Sumaterapost.co | Pringsewu – Kesenian Kuda kepang atau Kuda Lumping yang merupakan kesenian rakyat yang berasal dari Jawa, biasanya pemainnyapun dari budaya Jawa namun sangat berbeda di Pekon Sinar Baru Kecamatan Sukoharjo Kabupaten Pringsewu, para pemain Group Kuda Kepang bukan hanya suku jawa, namun dari beberapa suku yang menekuni kesenian rakyat ini.
Saat penyerehan SK Kelompok Kuda Kepang ini Wakil Bupati Pringsewu, Dr. Fauzi mengatakan apresiasinya karena ternyata Kuda Kepang juga bisa dijadikan alat pemersatu antar suku, terbukti anggota kesenian rakyat ini anggotanya terdiri dari Suku Jawa, Kisam dan Sunda berbaur mengembangkan kesenian tradisional.
Lanjut Wabup yang suka dengan kesenian kuda kepang ini mengatakan, kembangkan terus kesenian rakyat serta buat inovasi dan kreasi. Jangan sampai punah karena ini merupakan kesenian dari peninggalan leluhur bangsa, kami pemerintah daerah akan mensuport.

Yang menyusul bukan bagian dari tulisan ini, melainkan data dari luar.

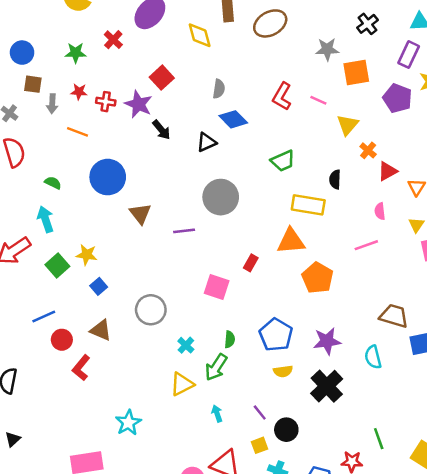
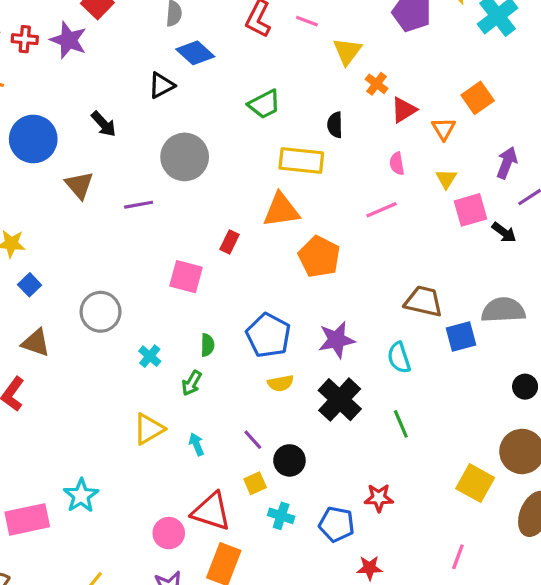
black arrow: (161, 130) -> (104, 124), moved
green arrow: (216, 367) -> (192, 383), size x0.7
yellow triangle: (182, 384) -> (149, 429), moved
cyan star: (128, 423) -> (81, 496), moved
green line: (379, 439) -> (401, 424), moved

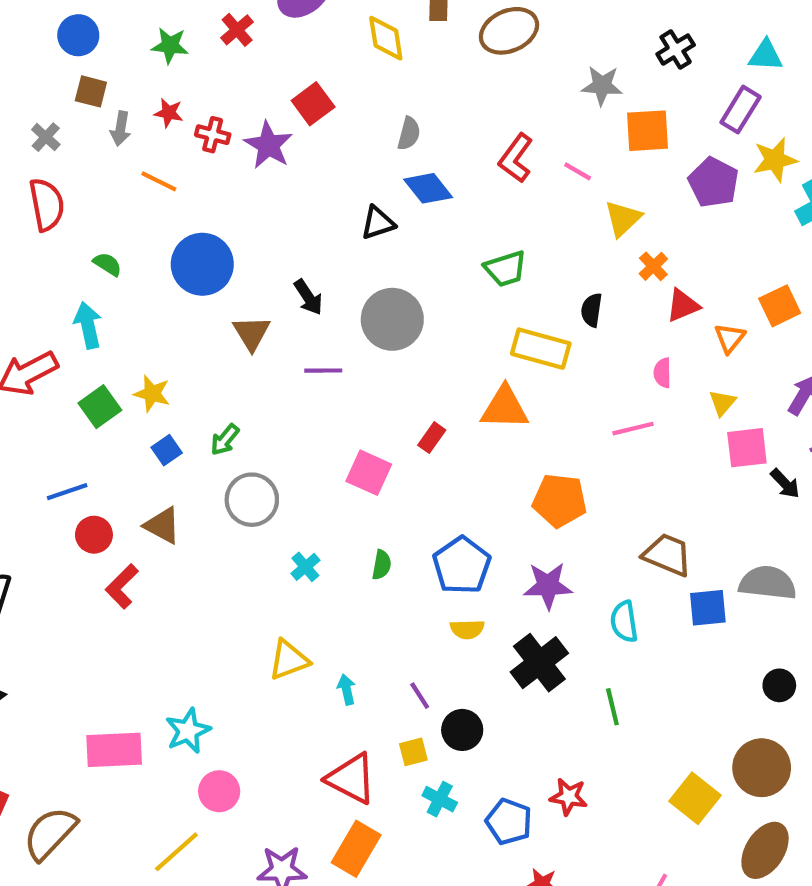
black arrow: (104, 124) -> (308, 297), moved
orange pentagon: (319, 257) -> (560, 500), moved, turned -30
green arrow: (192, 383) -> (225, 440), moved
pink circle: (169, 533) -> (219, 791), moved

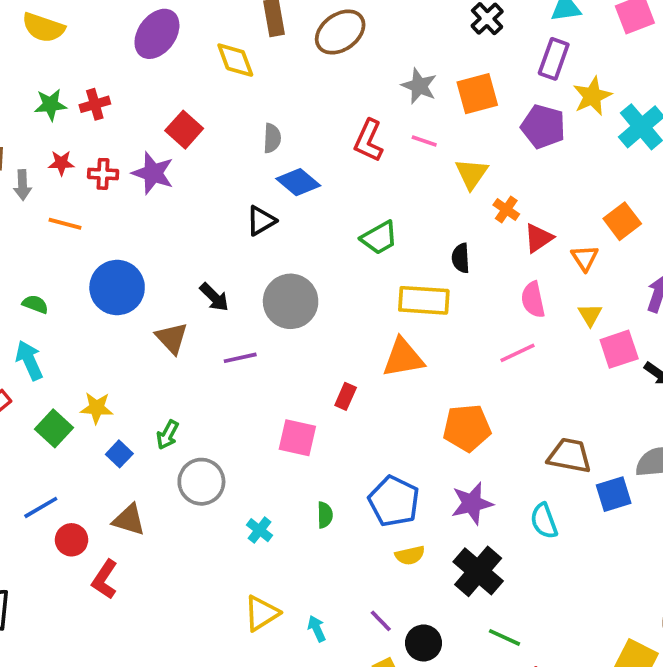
red cross: (237, 30) -> (95, 104), moved, turned 36
gray star: (602, 86) -> (419, 86), moved, turned 30
pink semicircle: (663, 373) -> (533, 300), size x1.4
green line: (612, 707) -> (505, 637), moved, turned -40

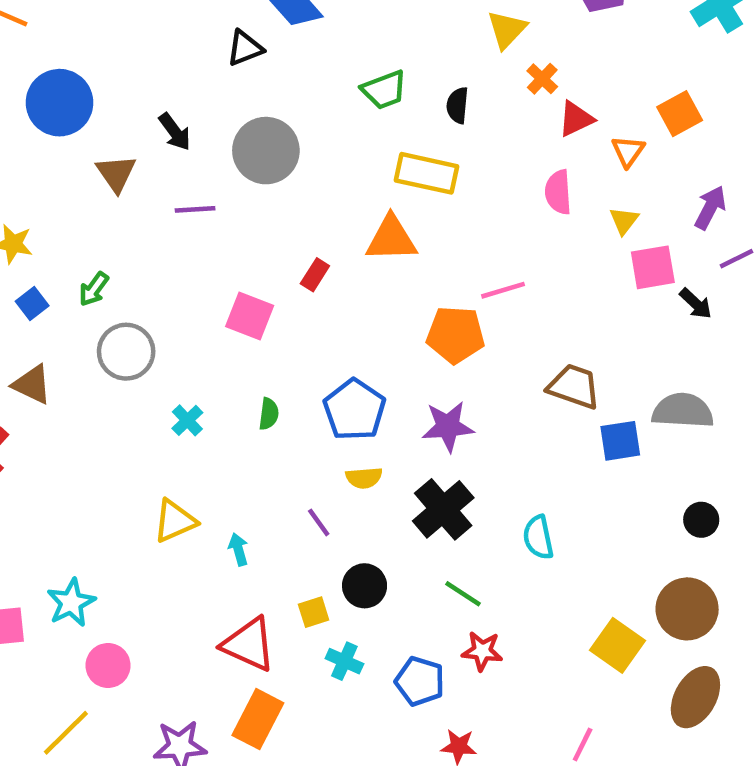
black semicircle: (461, 258) -> (457, 105), moved
pink line: (517, 353) -> (503, 290), moved
cyan semicircle: (544, 521) -> (538, 537), moved
purple line: (381, 621) -> (319, 522), moved

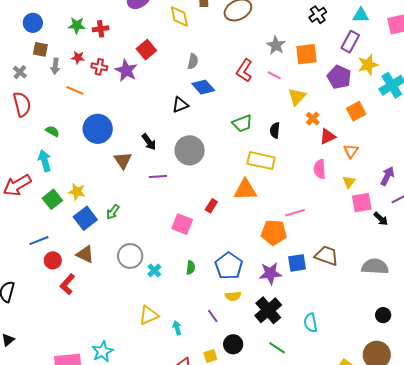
orange square: (680, 114) -> (356, 111), moved
blue square: (32, 303) -> (85, 218), size x1.6
gray circle: (126, 352) -> (130, 256), moved
blue square: (620, 441) -> (297, 263), moved

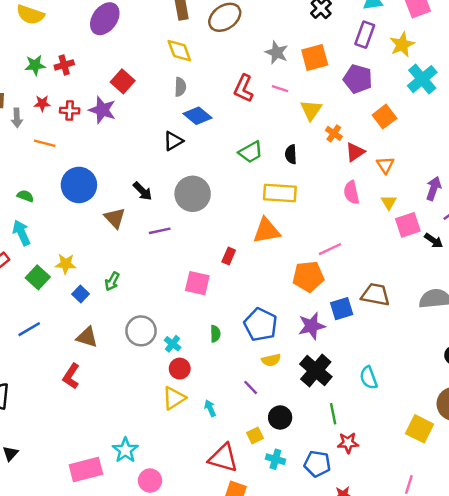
yellow diamond: (179, 17) -> (179, 51), moved
yellow star: (368, 65) -> (402, 45), moved
blue square: (85, 218) -> (81, 294), size x0.6
red circle: (53, 260) -> (180, 369), moved
green line: (277, 348) -> (333, 414), turned 54

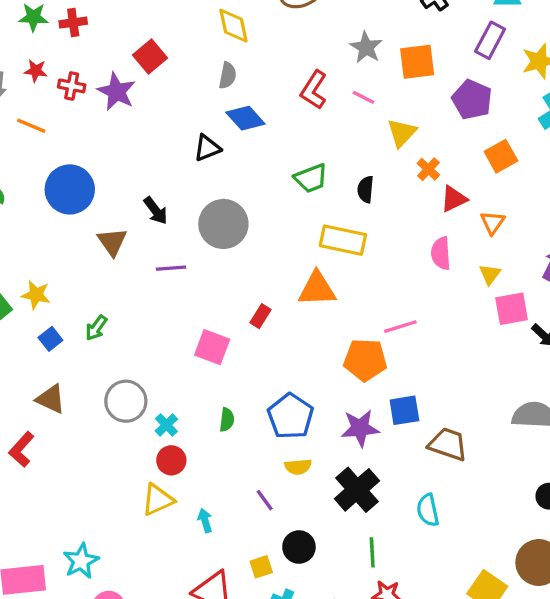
brown trapezoid: (375, 295) -> (448, 444), moved

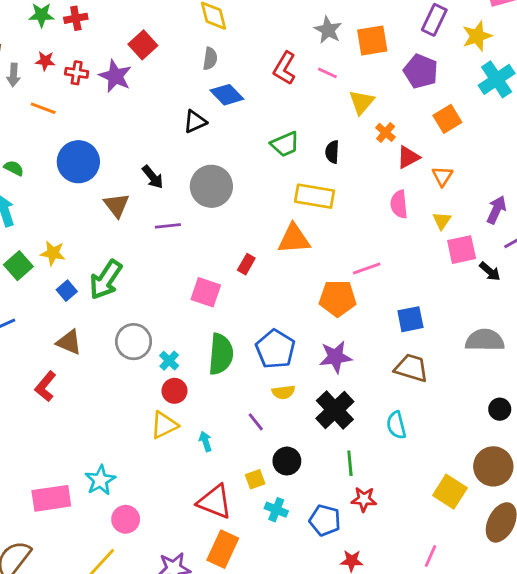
green arrow: (96, 328) -> (106, 280), size x1.8
blue square: (404, 410) -> (410, 319), moved
green semicircle: (227, 420) -> (221, 354), size x2.0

“Adapun hari ini dengan pemberian SK kelompok Kuda Kepang Margo Rukun Budoyo, dikenal dengan nama lain yakni JAKIS (Jawa Kisam Sunda) kita berikan SK sebagai bukti sudah terdaftar dan tentunya tugas pemerintah daerah untuk memberikan pembinaannya,” Ujar Mas Fauzi panggilan akrabnya di kalangan kelompok seni kuda kepang.
Sementara itu ketua Turonggo Cipto Manunggal Kabupaten Pringsewu, Haryadi mengatakan, di kabupaten Pringsewu ini ada 135 kelompok Kuda Kepang. Empat diantaranya kesenian janger, untuk Kelompok ini berdasarkan keanggotaannya diberi nama Rukun Budoyo, dikenal dengan
nama lain JAKIS.
“Dan hari ini Alhamdulliah diberikan SK oleh Wabup Pringsewu yang peduli dengan kesenian Kuda Kepang, dengan nomor Register 468/TCM LPG/PSW/2022, yang diketuai oleh Ponidi,” ujar Haryadi.